* **WORK TO COMPLETE**
Your task is to copy the lines of the data below from the line holding "erikoistunut koulutuskeskus" through the line holding "Полоса нержавеющая", inclusive, exactly and with nothing added.

[Items from a dataset]

++++

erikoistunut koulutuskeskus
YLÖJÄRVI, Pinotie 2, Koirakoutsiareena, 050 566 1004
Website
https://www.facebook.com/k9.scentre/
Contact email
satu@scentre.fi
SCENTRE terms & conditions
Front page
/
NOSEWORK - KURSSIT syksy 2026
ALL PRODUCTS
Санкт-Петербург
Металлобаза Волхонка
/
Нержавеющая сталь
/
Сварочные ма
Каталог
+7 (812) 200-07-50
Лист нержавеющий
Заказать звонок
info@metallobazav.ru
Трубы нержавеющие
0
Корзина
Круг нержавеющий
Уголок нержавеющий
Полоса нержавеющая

++++

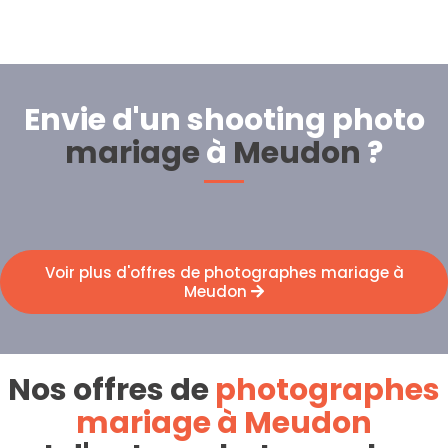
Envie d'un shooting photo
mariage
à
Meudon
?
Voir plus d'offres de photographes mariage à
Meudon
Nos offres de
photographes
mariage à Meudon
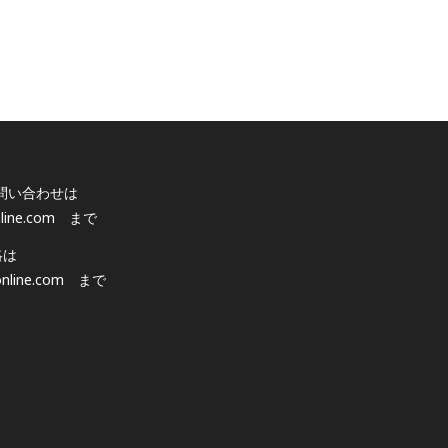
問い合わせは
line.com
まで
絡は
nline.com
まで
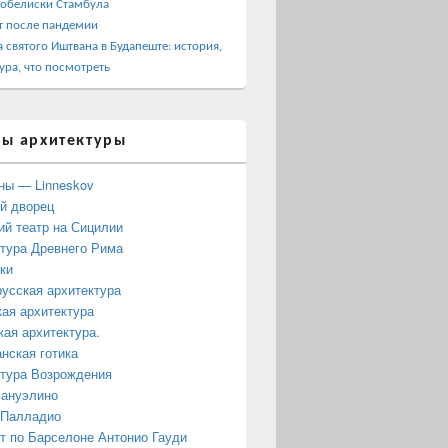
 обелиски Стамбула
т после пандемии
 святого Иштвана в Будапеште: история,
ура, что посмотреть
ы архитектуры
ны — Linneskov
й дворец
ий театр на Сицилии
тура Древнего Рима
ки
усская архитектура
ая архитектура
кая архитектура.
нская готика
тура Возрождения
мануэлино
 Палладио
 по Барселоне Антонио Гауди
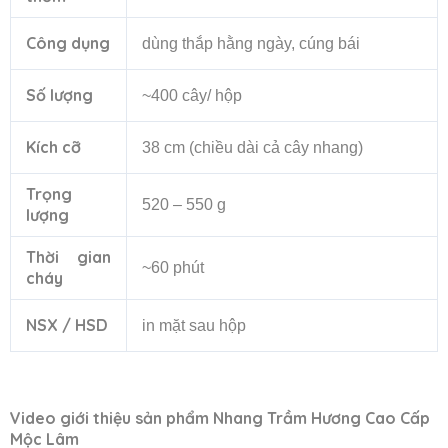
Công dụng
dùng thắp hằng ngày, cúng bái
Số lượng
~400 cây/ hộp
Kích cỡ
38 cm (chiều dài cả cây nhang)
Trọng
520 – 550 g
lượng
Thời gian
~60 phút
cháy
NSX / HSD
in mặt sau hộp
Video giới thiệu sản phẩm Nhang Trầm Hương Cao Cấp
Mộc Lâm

++++

* **EXPECTED OUTPUT**
erikoistunut koulutuskeskus
YLÖJÄRVI, Pinotie 2, Koirakoutsiareena, 050 566 1004
Website
https://www.facebook.com/k9.scentre/
Contact email
satu@scentre.fi
SCENTRE terms & conditions
Front page
/
NOSEWORK - KURSSIT syksy 2026
ALL PRODUCTS
Санкт-Петербург
Металлобаза Волхонка
/
Нержавеющая сталь
/
Сварочные ма
Каталог
+7 (812) 200-07-50
Лист нержавеющий
Заказать звонок
info@metallobazav.ru
Трубы нержавеющие
0
Корзина
Круг нержавеющий
Уголок нержавеющий
Полоса нержавеющая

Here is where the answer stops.